Anyway, I'm gonna go ahead and call this one "cured" for now. Hopefully I won't have to call jinx on myself. Thanks again for your help. :)
 
I'm still gonna call this fixed but...

Was playing some D3 with a buddy and plugged in my headphones which required a driver install. After setting up the voice chat and starting the game up, blammo the problem popped up again. This bugged me a lot, so I opened up the device manager to take a look at stuff and somehow the HD Audio on my video card was enabled again (i think from the driver update somehow?). I disabled it and rebooted and then fired it all up, met him in game, and played for about 4 hours error free. Been using the computer pretty much constantly ever since and no issues.

I'm slowly starting to add things back into the machine, so if the problem all of a sudden becomes an issue again I'll be back, but for now I think it's solved.
 
I don't think I would disable SMART monitoring. While SMART errors can be annoying and may result in "boy crying wolf" problems, SMART errors can be invaluable in reporting drive problems BEFORE data loss.

It is interesting the problem was there when HD Audio was enabled and gone when disabled. That's where I would focus my attention. We've been looking at high DPC readings causing audio problems, maybe it is audio problems causing high DPC readings.
 
Yeah I was contemplating turning off SMART monitoring as I was thinking maybe it was sending a notification and that's what was causing the interrupt.

So now that things have been stable (barring that one weird issue with the driver re-enable) I'm going to go ahead and install the other Radeon HD 5800 and put em in SLI mode (both with the HD Audio disabled in the control panel) and make sure that all is well. And then, for kicks, I'm going to turn the HD Audio back on for both of them and see if I can't make the issue occur. If so, then I plan on disabling them both, then reenabling the 1 TB drive. Just some more diagnostic junk basically. If there is any issue I'm going to take the 1 TB drive back out.

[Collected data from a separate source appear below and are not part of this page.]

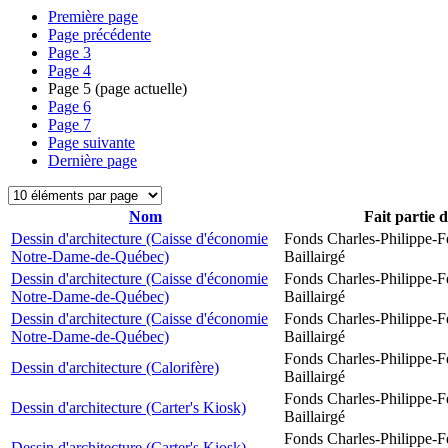
Première page
Page précédente
Page
3
Page
4
Page
5
(page actuelle)
Page
6
Page
7
Page suivante
Dernière page
Nom
Fait partie 
Dessin d'architecture (Caisse d'économie
Fonds Charles-Philippe-F
Notre-Dame-de-Québec)
Baillairgé
Dessin d'architecture (Caisse d'économie
Fonds Charles-Philippe-F
Notre-Dame-de-Québec)
Baillairgé
Dessin d'architecture (Caisse d'économie
Fonds Charles-Philippe-F
Notre-Dame-de-Québec)
Baillairgé
Fonds Charles-Philippe-F
Dessin d'architecture (Calorifère)
Baillairgé
Fonds Charles-Philippe-F
Dessin d'architecture (Carter's Kiosk)
Baillairgé
Fonds Charles-Philippe-F
Dessin d'architecture (Carter's Kiosk)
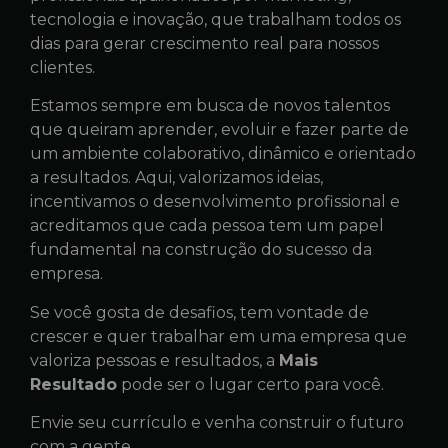
tecnologia e inovação, que trabalham todos os
dias para gerar crescimento real para nossos
clientes.
Estamos sempre em busca de novos talentos
que queiram aprender, evoluir e fazer parte de
um ambiente colaborativo, dinâmico e orientado
a resultados. Aqui, valorizamos ideias,
incentivamos o desenvolvimento profissional e
acreditamos que cada pessoa tem um papel
fundamental na construção do sucesso da
empresa.
Se você gosta de desafios, tem vontade de
crescer e quer trabalhar em uma empresa que
valoriza pessoas e resultados, a
Mais
Resultado
pode ser o lugar certo para você.
Envie seu currículo e venha construir o futuro
com a gente.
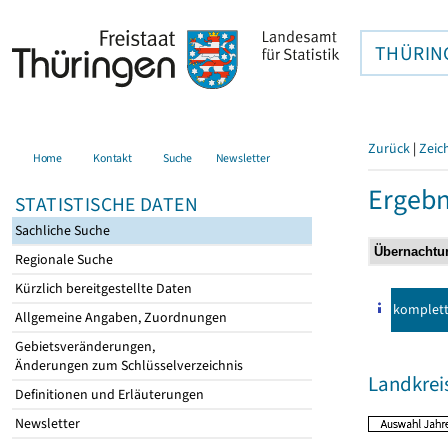
THÜRIN
Zurück
|
Zeic
Home
Kontakt
Suche
Newsletter
Ergebn
STATISTISCHE DATEN
Sachliche Suche
Regionale Suche
Kürzlich bereitgestellte Daten
komplet
Allgemeine Angaben, Zuordnungen
Gebietsveränderungen,
Änderungen zum Schlüsselverzeichnis
Landkrei
Definitionen und Erläuterungen
Newsletter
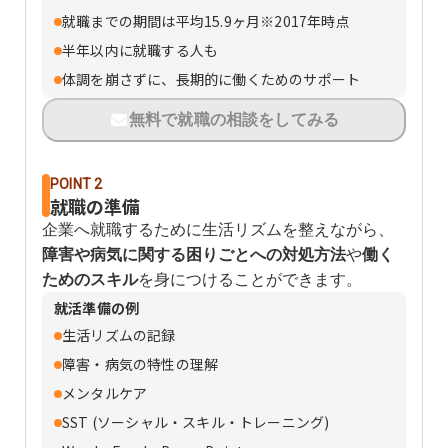
就職までの期間は平均15.9ヶ月※2017年時点
半年以内に就職する人も
体調を崩さずに、長期的に働くためのサポート
無料で就職の相談をしてみる
POINT 2
就職の準備
企業へ就職するために生活リズムを整えながら、
障害や病気に関する困りごとへの対処方法
や
働く
ためのスキル
を身につけることができます。
就活準備の例
生活リズムの記録
障害・病気の特性の理解
メンタルケア
SST (ソーシャル・スキル・トレーニング)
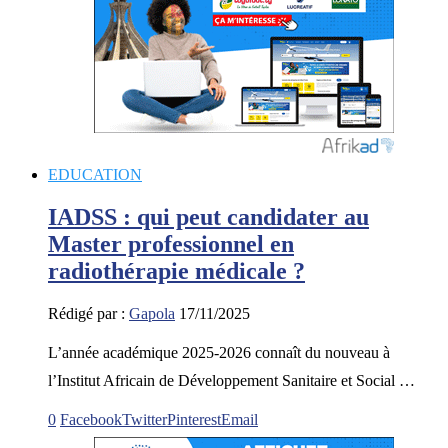
EDUCATION
IADSS : qui peut candidater au
Master professionnel en
radiothérapie médicale ?
Rédigé par :
Gapola
17/11/2025
L’année académique 2025-2026 connaît du nouveau à
l’Institut Africain de Développement Sanitaire et Social …
0
Facebook
Twitter
Pinterest
Email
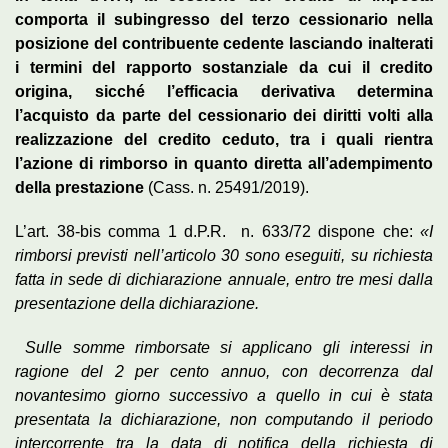
comporta il subingresso del terzo cessionario nella
posizione del contribuente cedente lasciando inalterati
i termini del rapporto sostanziale da cui il credito
origina, sicché l’efficacia derivativa determina
l’acquisto da parte del cessionario dei diritti volti alla
realizzazione del credito ceduto, tra i quali rientra
l’azione di rimborso in quanto diretta all’adempimento
della prestazione
(Cass. n. 25491/2019).
L’art. 38-bis comma 1 d.P.R. n. 633/72 dispone che:
«I
rimborsi previsti nell’articolo 30 sono eseguiti, su richiesta
fatta in sede di dichiarazione annuale, entro tre mesi dalla
presentazione della dichiarazione.
Sulle somme rimborsate si applicano gli interessi in
ragione del 2 per cento annuo, con decorrenza dal
novantesimo giorno successivo a quello in cui è stata
presentata la dichiarazione, non computando il periodo
intercorrente tra la data di notifica della richiesta di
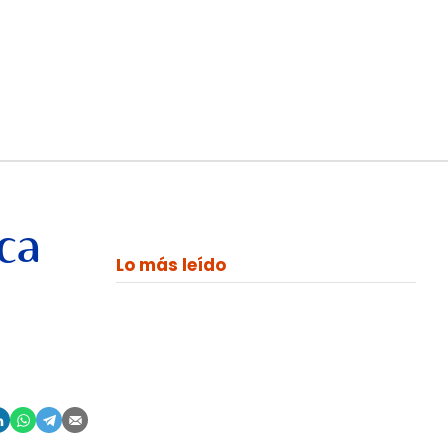
ca
Lo más leído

Also, even though the video card's HD Audio gets disabled from the device manager, I'm wondering if the card doesn't do something funky itself. I'm leaning towards Digerati's suggestion that maybe it's the Audio causing the high DPC and thereby causing it's own stuttering. More specifically, I'm wondering if perhaps the slower 1TB HD drive causes a tiny hiccup but then the video card goes wonky with it's Audio and then gets in some sort of really bad state where it just keeps the high DPC going.

And for more fun, I plugged my guitar into the USB 2.0 slot and played for an hour or so and couldn't get it to pop up again. :)


BTW, do I change the subject to SOLVED (now that I'm pretty sure it is) or does somebody else do that?

Thanks again,

B
 
I'm going to go ahead and install the other Radeon HD 5800
Remember, graphics cards are often the most power hungry devices in our system, often much more so than CPUs. So you MUST ensure your power supply is capable of supporting the added demands BEFORE installing that power hungry card.

If you feel the problem is resolved and if the site lets you mark it as solved, you can change it.